Il meurt en solitaire. Ses deux frères ont disparu avant lui. Seul Léopold a eu une descendance. Mais de celle-ci, Aymeric ne doit rien attendre. Pour Patrick et Benoît, le vieil original est un mouton noir. Mais, si l'homme leur déplaît, son argent, en revanche, leur ferait bien plaisir, d'autant que leurs affaires ne sont guère brillantes.

L'ouverture du testament leur réserve cependant une surprise de taille.

Lorsque j'ai découvert « Le Cahier orange », premier roman de Bernard Caprasse, ce fut pour moi un vrai coup de cœur. Je m'étais tellement attachée aux personnages que je m'efforçais de ralentir ma lecture pour ne pas avoir à les quitter.

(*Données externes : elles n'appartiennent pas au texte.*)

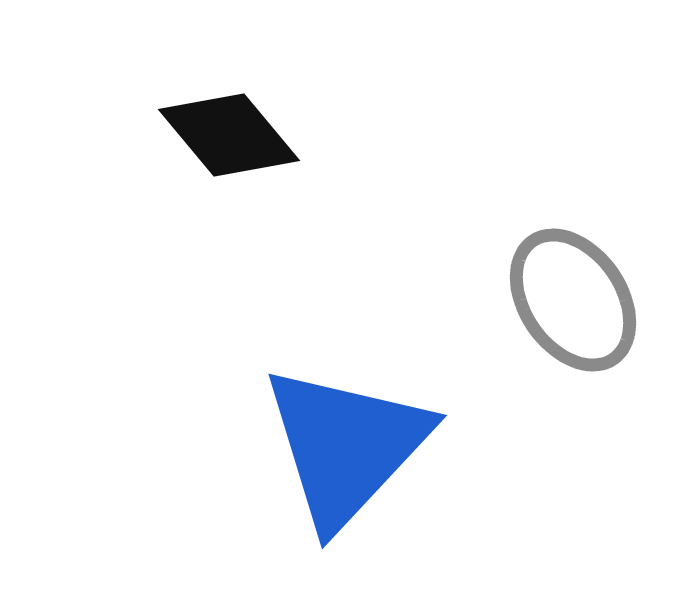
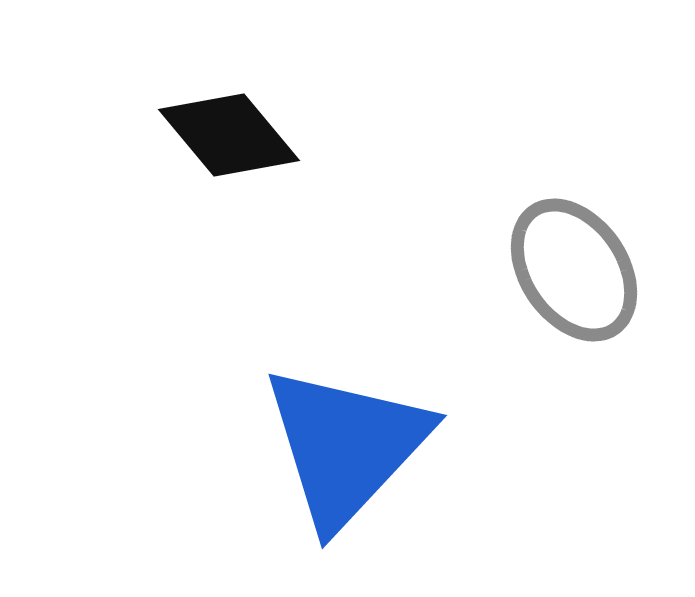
gray ellipse: moved 1 px right, 30 px up
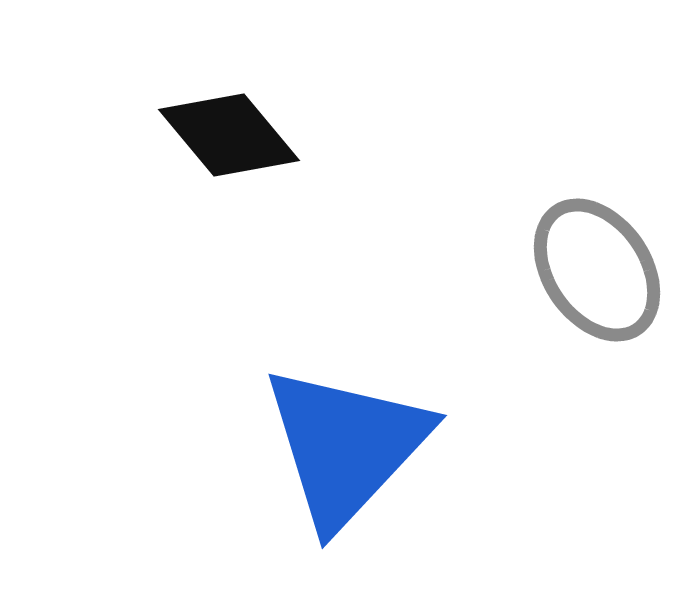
gray ellipse: moved 23 px right
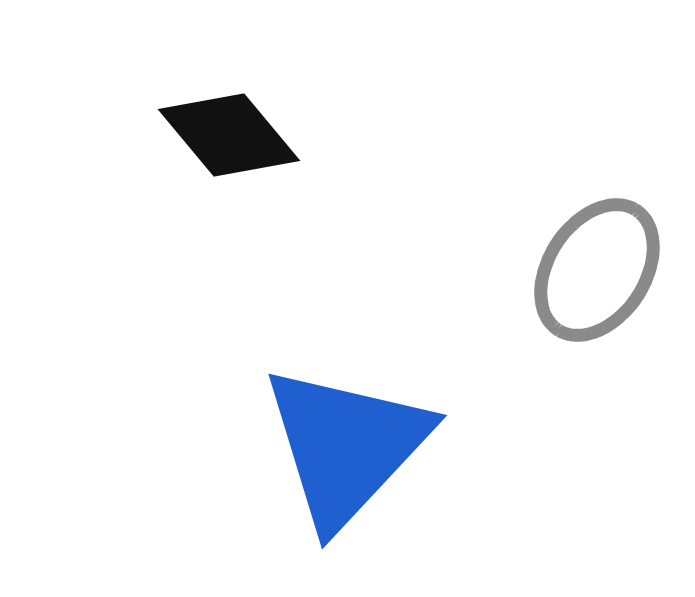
gray ellipse: rotated 67 degrees clockwise
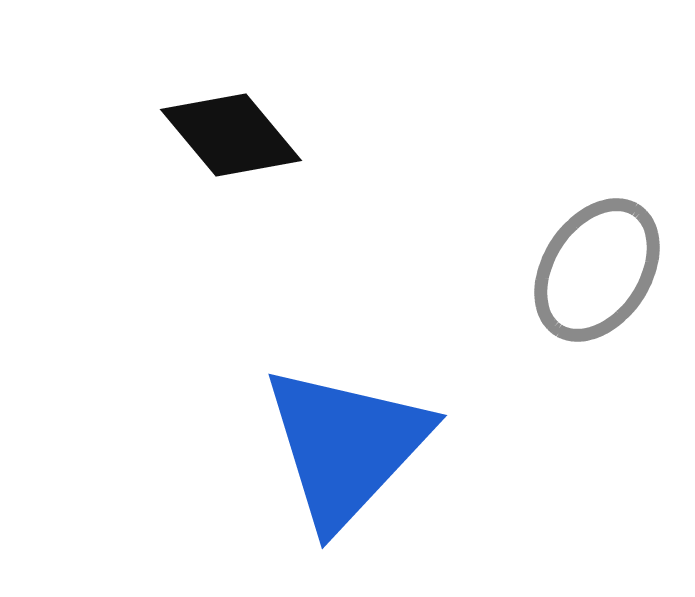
black diamond: moved 2 px right
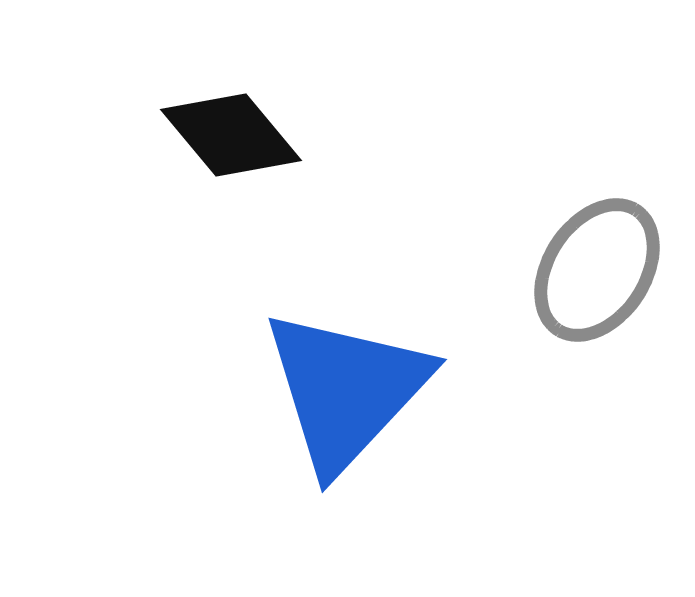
blue triangle: moved 56 px up
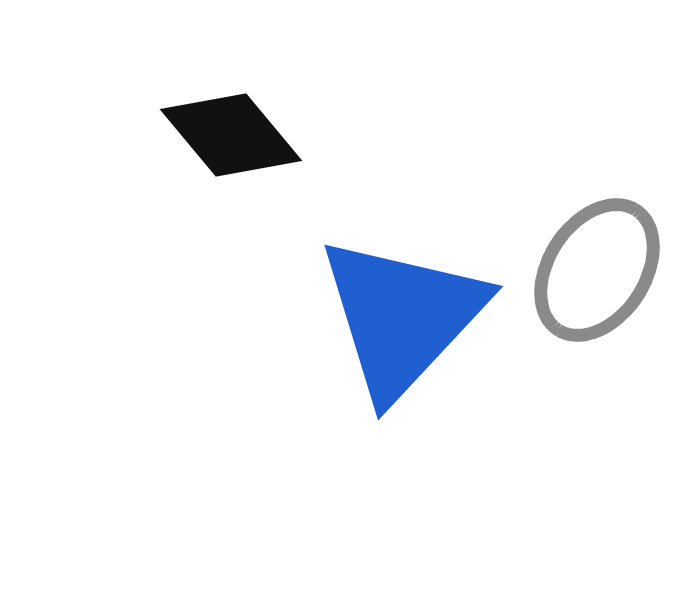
blue triangle: moved 56 px right, 73 px up
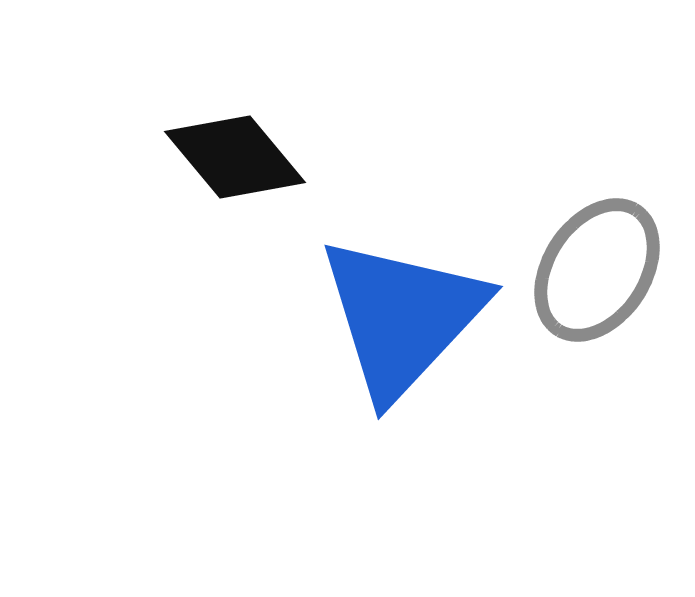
black diamond: moved 4 px right, 22 px down
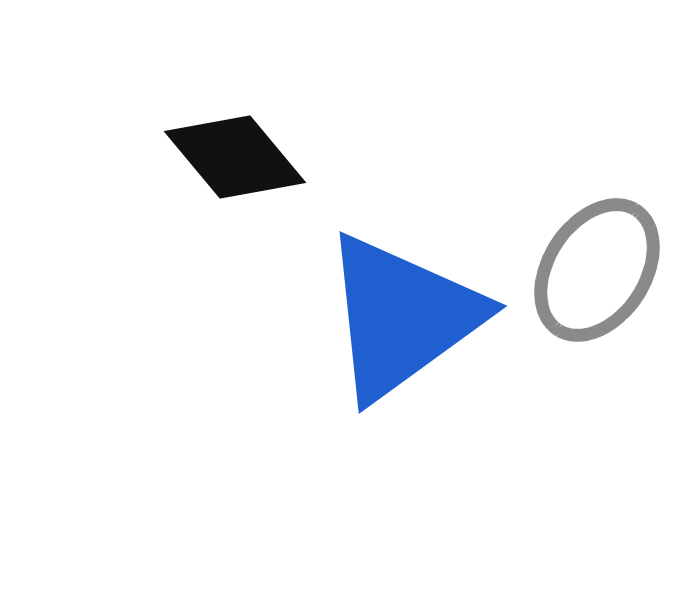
blue triangle: rotated 11 degrees clockwise
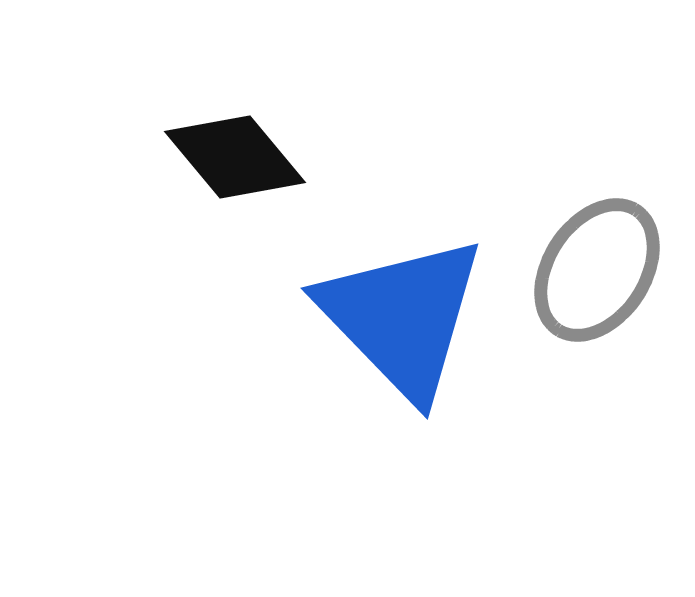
blue triangle: rotated 38 degrees counterclockwise
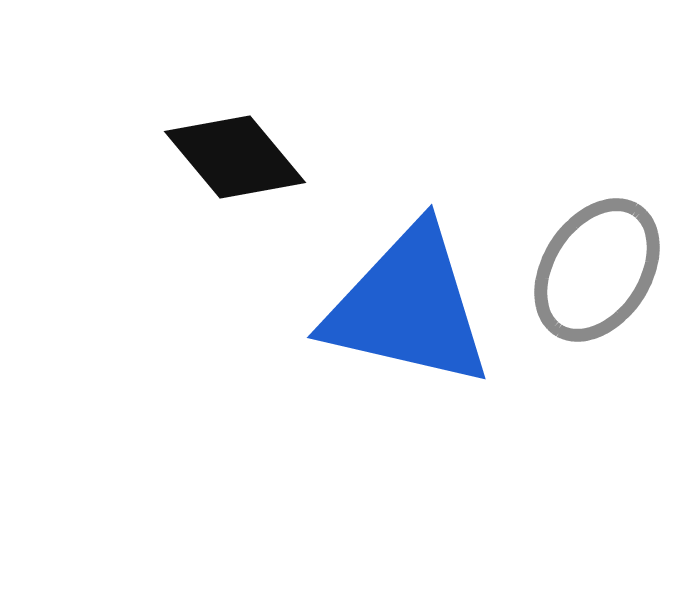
blue triangle: moved 6 px right, 10 px up; rotated 33 degrees counterclockwise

Dans son deuxième ouvrage (« La Dérive des sentiments »), Bernard Caprasse est passé à tout autre chose, mais je me suis laissé emporter par cette histoire avec grand plaisir. « Voilà un auteur que je suivrai », ai-je pensé.

J'ai pu le rencontrer lors d'un café littéraire qui a prouvé au public présent qu'il n'était pas moins passionnant à l'oral qu'à l'écrit. Tout le monde était sous le charme. Et quel charisme, quelle gentillesse. Il réservait à tout un chacun un mot aimable, sans nous prendre de haut malgré son aura de prestige (entre autres, il a occupé pendant vingt ans le poste de gouverneur de la Province de Luxembourg.)

J'étais donc impatiente de découvrir ce nouveau volume qu'il a eu l'amabilité de m'envoyer dédicacé.

Dans un avant-propos, l'auteur explique qu'il a repris certains personnages de sa première œuvre. Dans celle-ci, on suivait les heurs et malheurs de la vie d'Olga et de son fils, Anton Scarzini. Ce dernier découvrira par hasard, après la disparition de sa mère chérie, une sorte de journal intime dans lequel elle a consigné les événements marquants de son existence, révélant à Anton des secrets qu'il n'aurait jamais soupçonnés.

Ici, le récit se focalise sur la famille d'Autremont. Le comte, Aymeric, nous le connaissons déjà. Dans l'ombre, il œuvrait pour le bien et la justice et il a joué un rôle capital dans la vie d'Anton et de sa mère.

Hélas, les autres membres de son entourage sont loin d'avoir sa bonté et sa générosité.

Ses neveux le tenaient en piètre estime. Ils ont rompu tout contact avec lui. Pourtant, ils se souviennent tout à coup de son existence au moment où il la perd. Bien entendu, ce qui attire ces rapaces, c'est l'odeur de l'argent. Patrick et Benoît lorgnent sur cette immense fortune, dans laquelle ils s'imaginent déjà planter leurs serres avides. Pas de chance pour eux. Ils vont bien vite déchanter. « Le défunt, en une plaisante leçon, déplumait des vautours (…) ajoutant à leur déconvenue une surprise déprimante. »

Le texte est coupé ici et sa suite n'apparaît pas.